FUNDOS COBRAM EXPLICAÇÕES

De acordo com outra fonte, houve reação também de fundos de investimento e investidores institucionais da Petrobras, que cobraram explicações sobre o assunto. A razão é simples: a companhia vem sofrendo com a queda no preço do barril do petróleo no mercado internacional, que reduz a sua geração de caixa, e com o aumento do dólar, que onera seus investimentos e sua dívida. E, de acordo com especialistas, ainda não conseguiu repor todas as perdas dos últimos anos, quando, por decisão de governo, vendia gasolina e diesel no Brasil por um preço inferior ao que pagava pelos combustíveis no exterior. Tudo isso, dizem analistas, para conter a inflação no país — a gasolina, segundo o IBGE, tem peso de 4,1% no IPCA, e o diesel, de 0,15%. Um prejuízo, calcula Adriano Pires, do CBIE, que atingiu R$ 100 bilhões somente no primeiro mandato de Dilma Rousseff.

De acordo com outra fonte a par das negociações, o assunto da redução foi muito discutido na semana passada entre os diretores da estatal. Dentro da Petrobras, quem está liderando as conversas para a redução dos preços dos combustíveis é Jorge Celestino Ramos, diretor de Abastecimento da estatal, que ontem também teria sido procurado por alguns conselheiros.

— A redução deve ser anunciada devido à forte variação cambial, com a alta do dólar frente ao real, e à significativa queda nas vendas dos combustíveis. Enquanto no ano passado a venda dos combustíveis caiu 9%, nos primeiros meses deste ano o recuo já está entre 10% e 11% — ressaltou uma outra fonte.

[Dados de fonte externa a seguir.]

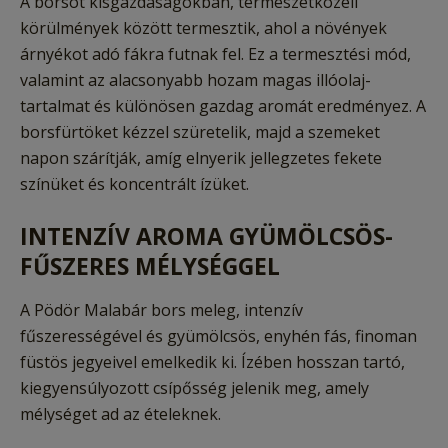
A borsot kisgazdaságokban, természetközeli
körülmények között termesztik, ahol a növények
árnyékot adó fákra futnak fel. Ez a termesztési mód,
valamint az alacsonyabb hozam magas illóolaj-
tartalmat és különösen gazdag aromát eredményez. A
borsfürtöket kézzel szüretelik, majd a szemeket
napon szárítják, amíg elnyerik jellegzetes fekete
színüket és koncentrált ízüket.
INTENZÍV AROMA GYÜMÖLCSÖS-
FŰSZERES MÉLYSÉGGEL
A Pödör Malabár bors meleg, intenzív
fűszerességével és gyümölcsös, enyhén fás, finoman
füstös jegyeivel emelkedik ki. Ízében hosszan tartó,
kiegyensúlyozott csípősség jelenik meg, amely
mélységet ad az ételeknek.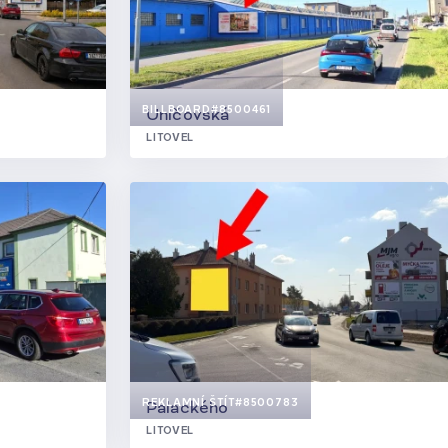
BILLBOARD
#8500461
Uničovská
LITOVEL
REKLAMNÍ ŠTÍT
#8500783
Palackého
LITOVEL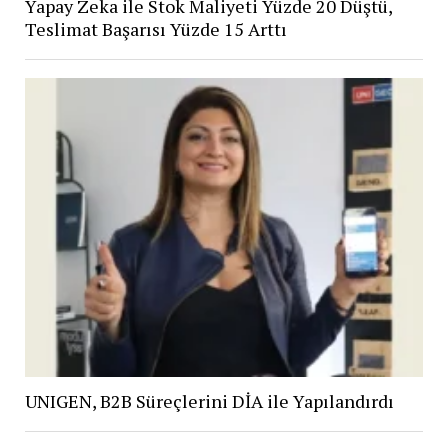
Yapay Zeka ile Stok Maliyeti Yüzde 20 Düştü,
Teslimat Başarısı Yüzde 15 Arttı
UNIGEN, B2B Süreçlerini DİA ile Yapılandırdı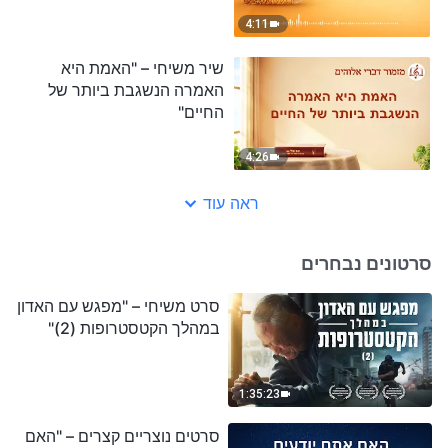
4:11
שיר משיחי – "האמת היא
האמרה הנשגבת ביותר של
החיים"
4:26
ראה עוד
סרטונים נבחרים
סרט משיחי – "מפגש עם האדון
במהלך הקטסטרופות (2)"
1:35:23
סרטים נוצריים קצרים – "האם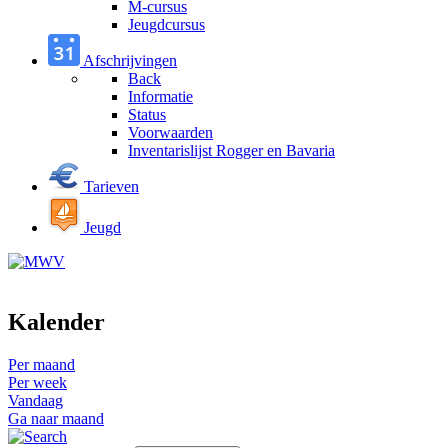
M-cursus
Jeugdcursus
Afschrijvingen
Back
Informatie
Status
Voorwaarden
Inventarislijst Rogger en Bavaria
Tarieven
Jeugd
Kalender
Per maand
Per week
Vandaag
Ga naar maand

Se a estatal reduzir os preços dos combustíveis, será a sexta vez que isso ocorre desde que os valores foram liberados, no início dos anos 2000.

Um executivo a par das negociações informou que, nos últimos meses, a gestão da Petrobras chegou a propor aos conselheiros a redução nos preços dos combustíveis, mas eles sempre se mostraram contra. A estatal não quis comentar a notícia sobre a queda nos preços. O GLOBO não conseguiu contato com Nelson Carvalho. Já o Ministério de Minas e Energia afirmou não ter sido informado do assunto e ressaltou que decisões sobre reajustes são da Petrobras.

Segundo Pires, do CBIE, se a redução nos preços dos combustíveis ocorrer, vai demonstrar que o governo continua usando a Petrobras como instrumento político, mesmo após todos os desdobramentos da Operação Lava-Jato, da Polícia Federal. Para ele, a notícia de uma redução da gasolina parece fazer parte de um pacote de bondades do governo, que não se preocupa com a empresa e não respeita seus acionistas:

— Primeiro veio a bandeira verde nas contas de luz; e agora isso, para reduzir o impacto na inflação e tentar evitar o impeachment, com ações para agradar a população. Até a semana passada, a Petrobras estava vendendo gasolina no Brasil com preços 18% maiores em relação ao mercado internacional, e o diesel com preços 60% maiores. Por ano, essa diferença gera caixa de R$ 150 milhões a R$ 200 milhões, insuficiente para recompor as perdas dos últimos anos.